For fallen stock over 48 months old, you should contact an approved transmissible spongiform encephalopathy (TSE) sampling site to have your animal collected and disposed of. Further details are explained in the DAERA fallen stock guidance.
Animals usually regarded as farm species include sheep, cattle, pigs, goats, poultry, horses and other equine species.
Burying animal carcasses
You must not bury animal carcasses or parts of carcasses on your land, except during outbreaks of notifiable disease if there is a lack of capacity at rendering plants and incinerators, or if transporting the carcasses would spread disease. You must have permission from your local Divisional Veterinary Office before you bury carcasses.
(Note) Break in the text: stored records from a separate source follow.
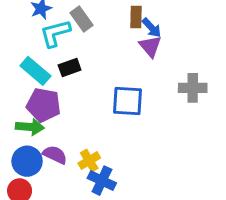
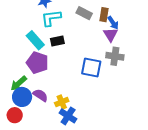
gray rectangle: (82, 19) -> (84, 13), moved, turned -35
gray cross: (193, 88) -> (115, 56), moved
green arrow: (30, 127) -> (19, 83), moved, turned 126

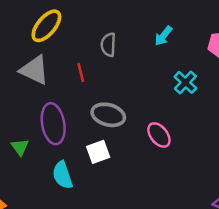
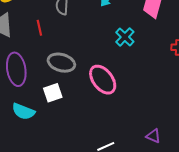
pink ellipse: (159, 135) -> (103, 80), size x1.4
cyan semicircle: (62, 175) -> (23, 111), turned -50

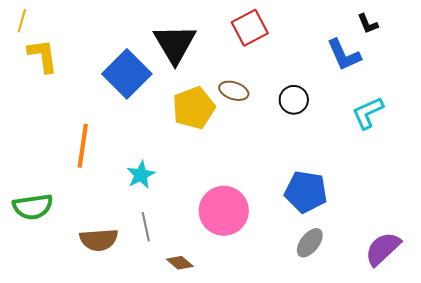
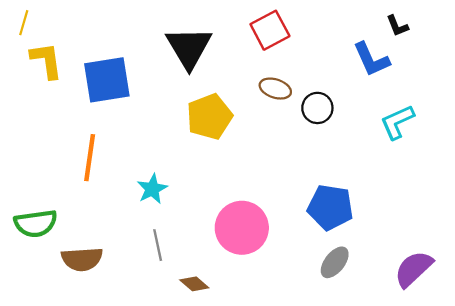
blue square: (127, 74) -> (107, 80), moved, turned 36
brown ellipse: (234, 91) -> (275, 89), moved
brown semicircle: (99, 240) -> (82, 259), moved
During disease outbreaks, you can get advice on suitable disposal methods by contacting your local Divisional Veterinary Office. Find DAERA helpline numbers.
Burying pets and wild animals
You are allowed to bury dead pets on your own premises, in an authorised pet cemetery or landfill site.
Wild animals are not covered by animal by-product controls, unless they are thought to be diseased. Wild animals include:
- wild deer
- wild boar
- wild birds
If you have killed a wild animal as vermin or to reduce its population, you need to dispose of the carcass appropriately. This includes animals caught in a trap or snare, and animals that have been shot. Wild animal carcasses are classed as waste, and you have a legal duty of care to handle, store and dispose of them safely, so you don't cause pollution or attract vermin. See duty of care for business waste.
Burning animal carcasses
You must not burn any animal carcasses in the open. You can only burn animal carcasses if you are in a designated remote area, if there is a disease outbreak and there is a lack of capacity at rendering plants and incinerators, or if transporting the carcasses would spread the disease.
If you burn animal carcasses in an incinerator, you may need a pollution prevention and control permit or registered exemption. See permits for burning waste.
Further information can be found in the DAERA fallen stock guidance.